Cette constatation, me dira-t-on, n’est pas très concluante et il est bien difficile d’en déduire une orientation quelconque de l’humanité vers le mieux ou vers un éternel chaos. J’estime au contraire que le vaste spectacle de l’évolution humaine va nous permettre des conclusions d’une certaine valeur. Il s’agit seulement de mettre de l’ordre dans nos constatations, de les classer et d’en tirer un enseignement rationnel.
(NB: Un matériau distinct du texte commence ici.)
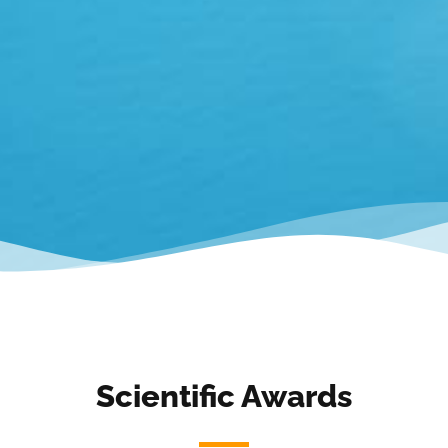
Scientific Awards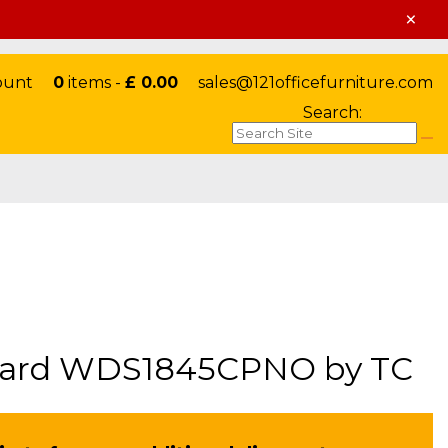
×
ount
0
items -
£ 0.00
sales@121officefurniture.com
Search:
pboard WDS1845CPNO by TC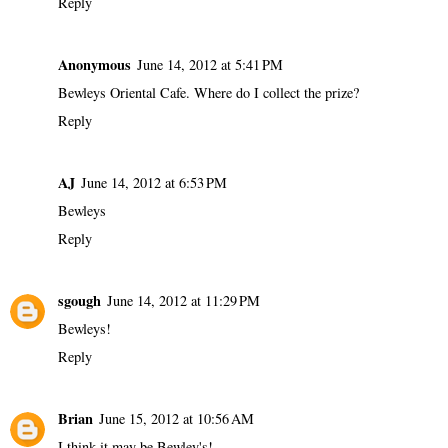
Reply
Anonymous
June 14, 2012 at 5:41 PM
Bewleys Oriental Cafe. Where do I collect the prize?
Reply
AJ
June 14, 2012 at 6:53 PM
Bewleys
Reply
sgough
June 14, 2012 at 11:29 PM
Bewleys!
Reply
Brian
June 15, 2012 at 10:56 AM
I think it may be Bewley's!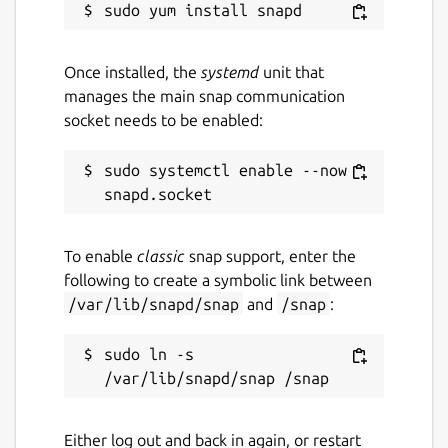
Once installed, the
systemd
unit that
manages the main snap communication
socket needs to be enabled:
sudo systemctl enable --now 
To enable
classic
snap support, enter the
following to create a symbolic link between
/var/lib/snapd/snap
and
/snap
:
sudo ln -s 
Either log out and back in again, or restart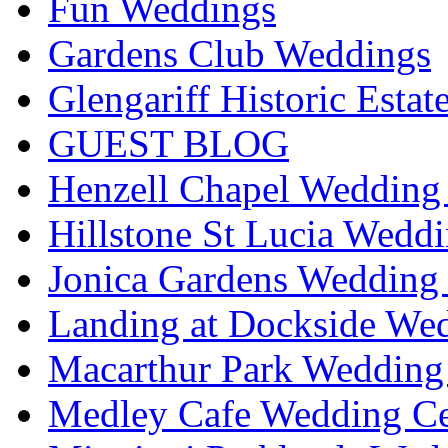
Fun Weddings
Gardens Club Weddings
Glengariff Historic Esta
GUEST BLOG
Henzell Chapel Wedding 
Hillstone St Lucia Weddi
Jonica Gardens Wedding 
Landing at Dockside Wed
Macarthur Park Wedding 
Medley Cafe Wedding Ce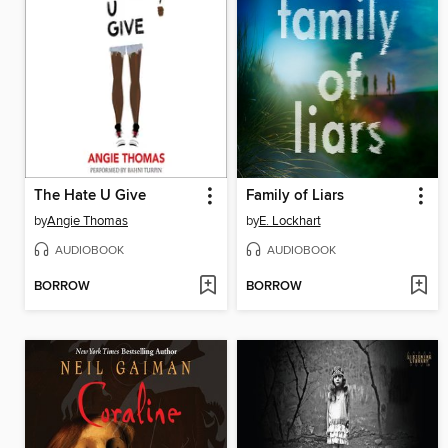
The Hate U Give
Family of Liars
by
Angie Thomas
by
E. Lockhart
AUDIOBOOK
AUDIOBOOK
BORROW
BORROW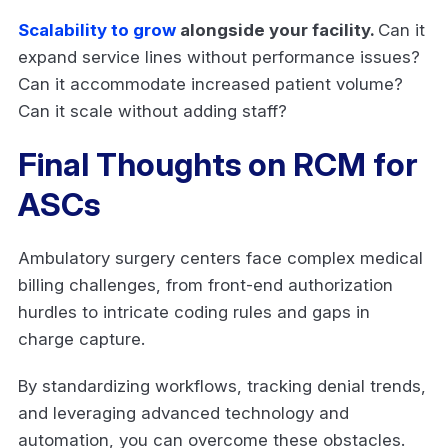
Scalability to grow
alongside your facility.
Can it
expand service lines without performance issues?
Can it accommodate increased patient volume?
Can it scale without adding staff?
Final Thoughts on RCM for
ASCs
Ambulatory surgery centers face complex medical
billing challenges, from front-end authorization
hurdles to intricate coding rules and gaps in
charge capture.
By standardizing workflows, tracking denial trends,
and leveraging advanced technology and
automation, you can overcome these obstacles.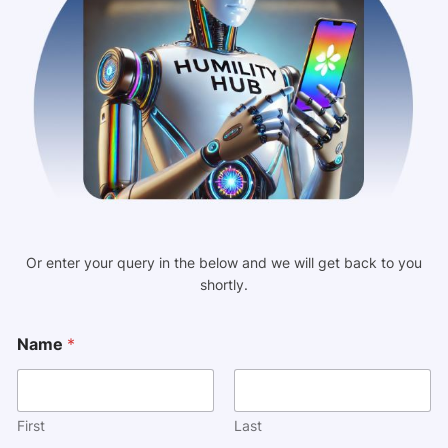
Or enter your query in the below and we will get back to you
shortly.
N
Name
*
a
m
e
M
e
First
Last
s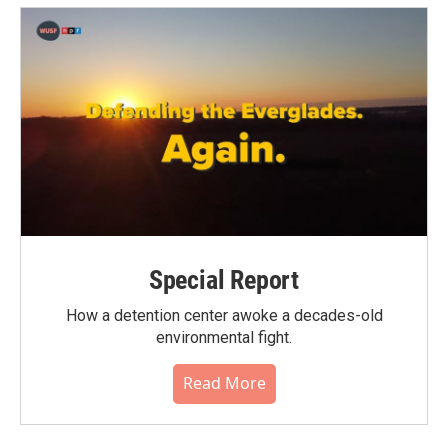
Special Report
How a detention center awoke a decades-old
environmental fight.
Read More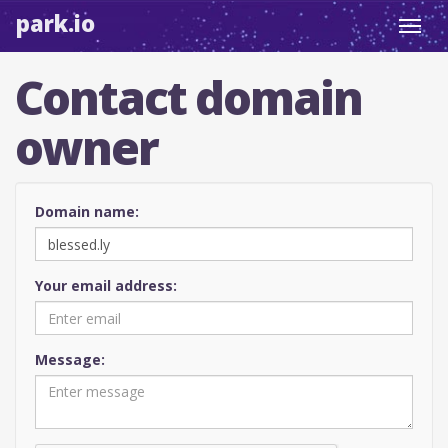
park.io
Toggl
navig
Contact domain
owner
Domain name:
Your email address:
Message:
Une première vérité s’impose : les traditions évoluent, se transforment, se modifient et parfois disparaissent, mais rien, absolument rien n’indique qu’elles cheminent inévitablement, fatalement vers le mieux. Nous avons vu des traditions excellente remplacées par d’autres, sanguinaires. Nous avons également vu l’égalité et la vie communautaire du clan, de la longue-maison et de la zadruga bulgare remplacées par l’inégalité des castes, des classes sociales du patriarcalisme. Nous avons assisté a l’épuisante lutte des cités entre elles, à leur unification par un impérialisme parfois despotique, parfois bienfaisant ; puis à l’écroulement de ces civilisations remplacées par des siècles de barbarie. La conquête romaine accorde par la force les chefs gaulois, divisés et toujours en guerre ; puis s’éclipse de l’histoire, laissant la place à un moyen-âge ténébreux qu’une renaissance illumine pour éclairer une aristocratie jouisseuse et sans générosité, tandis qu’une bourgeoisie rusée la remplace pour vivre aux dépens des éternels créateurs des richesses sociales. Les fanatismes changent de nom ; on ne meurt plus pour l’Idole, pour le Pharaon, pour Amon-Ra, pour Baal, pour Jéhovah, Zeus ou Jupiter ; les fanatiques meurent pour dieu, pour la patrie, pour le roi, pour le tsar, pour le führer, pour la civilisation, pour le progrès, pour l’humanité et ils fout également mourir les autres avec eux.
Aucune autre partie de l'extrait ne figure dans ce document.